Hover over the dots to see the details, and click on the dot to open the actual group photos.
Standard Speed Broadheads | Mean Radius vs. Drag Constant (colored by Lmax (deer))
Per-build mean radius vs. aerodynamic drag, with deer-weighted overall peak loudness as color. Each point is one broadhead build; yellower (quieter) dots closer to the bottom-left corner are the best performers. The Gold Tip Field Point build is included as a same-arrow baseline reference.
What does extra weight up front actually do, on its own? We compared arrows of the same total weight but different FoC. Bumping FoC up by 5 points (say, from 12% to 17%) tightened broadhead groups at 70 yards by about 2 inches on a well-tuned bow, and about 1 inch on a torqued bow.
FoC | Isolated Front-of-Center Effect
Predicted change at +5 percentage points of front-of-center, in inches at 70 yards, with total arrow weight and the other build details held equal. Bars are 95% confidence intervals; lower (left of zero) is better. Solid dots are results we're confident about; hollow dots are ones where the bar still crosses zero (the data can't tell).
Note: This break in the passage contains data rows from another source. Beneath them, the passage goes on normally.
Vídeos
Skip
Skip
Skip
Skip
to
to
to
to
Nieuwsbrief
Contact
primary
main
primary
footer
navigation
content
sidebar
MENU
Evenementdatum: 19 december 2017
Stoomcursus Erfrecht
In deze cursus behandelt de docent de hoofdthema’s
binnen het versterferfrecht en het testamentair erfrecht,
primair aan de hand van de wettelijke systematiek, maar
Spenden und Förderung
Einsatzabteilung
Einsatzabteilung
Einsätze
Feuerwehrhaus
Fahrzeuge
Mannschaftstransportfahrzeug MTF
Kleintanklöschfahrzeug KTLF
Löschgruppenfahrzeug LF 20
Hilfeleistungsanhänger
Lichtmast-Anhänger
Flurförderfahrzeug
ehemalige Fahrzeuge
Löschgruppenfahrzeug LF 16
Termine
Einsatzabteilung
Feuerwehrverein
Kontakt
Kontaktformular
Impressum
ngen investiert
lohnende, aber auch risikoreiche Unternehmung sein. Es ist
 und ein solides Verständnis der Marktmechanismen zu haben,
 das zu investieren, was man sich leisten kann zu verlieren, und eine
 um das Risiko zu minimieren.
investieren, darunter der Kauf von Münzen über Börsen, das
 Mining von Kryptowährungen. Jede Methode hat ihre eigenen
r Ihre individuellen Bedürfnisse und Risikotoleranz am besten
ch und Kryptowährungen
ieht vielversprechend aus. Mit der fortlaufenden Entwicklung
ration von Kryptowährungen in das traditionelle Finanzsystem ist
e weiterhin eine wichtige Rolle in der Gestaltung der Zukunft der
There are two ways to give an arrow stiffer dynamic spine: a stiffer shaft, or a lighter point. We tested each one separately, with FoC already accounted for. Each move tightened broadhead groups on the tuned bow by about three-quarters of an inch.
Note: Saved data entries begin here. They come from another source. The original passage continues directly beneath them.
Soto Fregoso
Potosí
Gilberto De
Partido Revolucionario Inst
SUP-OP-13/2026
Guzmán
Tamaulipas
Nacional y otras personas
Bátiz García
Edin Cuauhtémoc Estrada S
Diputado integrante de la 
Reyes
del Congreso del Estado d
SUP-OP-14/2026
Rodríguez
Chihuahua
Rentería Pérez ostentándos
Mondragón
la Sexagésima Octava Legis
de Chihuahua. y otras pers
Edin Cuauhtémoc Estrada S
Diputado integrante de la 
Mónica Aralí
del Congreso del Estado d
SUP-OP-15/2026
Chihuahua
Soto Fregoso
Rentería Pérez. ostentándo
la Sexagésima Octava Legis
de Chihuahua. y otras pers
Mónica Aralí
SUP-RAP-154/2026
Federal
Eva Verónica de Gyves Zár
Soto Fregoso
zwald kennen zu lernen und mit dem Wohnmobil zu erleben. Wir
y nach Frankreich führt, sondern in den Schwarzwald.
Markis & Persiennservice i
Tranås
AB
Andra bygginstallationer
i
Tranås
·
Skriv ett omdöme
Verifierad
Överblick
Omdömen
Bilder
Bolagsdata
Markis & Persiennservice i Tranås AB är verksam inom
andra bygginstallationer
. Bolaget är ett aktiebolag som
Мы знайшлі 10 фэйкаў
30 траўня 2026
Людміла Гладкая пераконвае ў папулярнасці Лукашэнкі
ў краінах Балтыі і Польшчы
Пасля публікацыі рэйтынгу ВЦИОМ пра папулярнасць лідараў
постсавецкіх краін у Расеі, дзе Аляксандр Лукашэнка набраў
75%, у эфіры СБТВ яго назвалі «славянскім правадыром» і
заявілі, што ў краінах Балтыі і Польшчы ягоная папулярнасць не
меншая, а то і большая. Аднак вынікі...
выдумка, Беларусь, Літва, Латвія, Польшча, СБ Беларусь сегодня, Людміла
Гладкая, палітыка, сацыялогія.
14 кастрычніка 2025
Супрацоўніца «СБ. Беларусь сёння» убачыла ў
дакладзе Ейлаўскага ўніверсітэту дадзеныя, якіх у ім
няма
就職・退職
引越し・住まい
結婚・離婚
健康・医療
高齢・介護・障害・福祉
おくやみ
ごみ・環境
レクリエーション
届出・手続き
FoC | Isolated Dynamic-Spine Effect
Predicted change for two stiffer-dynamic-spine moves: a static-spine step of +100 nominal spine units stiffer (e.g. a 300 shaft to a 200) and a 50-grain drop in total point weight. Front-of-center is already in the regression, so each row isolates the component on its own. Bars are 95% confidence intervals; lower (left of zero) is better. Solid dots are results we're confident about; hollow dots are ones where the bar still crosses zero (the data can't tell).

Written by
Founder, Precision Cut Archery
Tristan Litke is the founder of Precision Cut Archery, a bowhunter, and a software engineer. For the 2026 Arrow Ballistics Study, he and his team led experiment design, data collection, analysis, and development of the website you're reading right now.